WHAT YOU SHOULD DO:
Repeat all of the records exactly, leaving out the pictures.

INFORMATION PROVIDED:
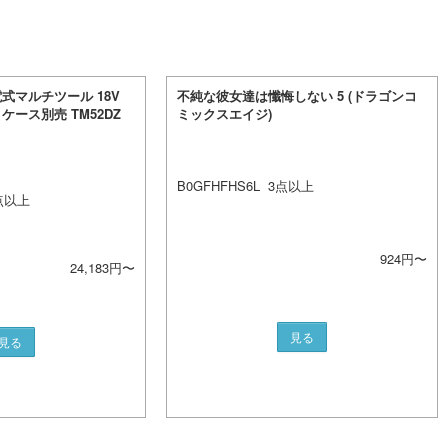
充電式マルチツール 18V
不純な彼女達は懺悔しない 5 (ドラゴンコ
ース別売 TM52DZ
ミックスエイジ)
B0GFHFHS6L
3
点以上
点以上
924
円〜
24,183
円〜
見る
見る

ANSWER SPACE:
充電式マルチツール 18V
不純な彼女達は懺悔しない 5 (ドラゴンコ
ース別売 TM52DZ
ミックスエイジ)
B0GFHFHS6L
3
点以上
点以上
924
円〜
24,183
円〜
見る
見る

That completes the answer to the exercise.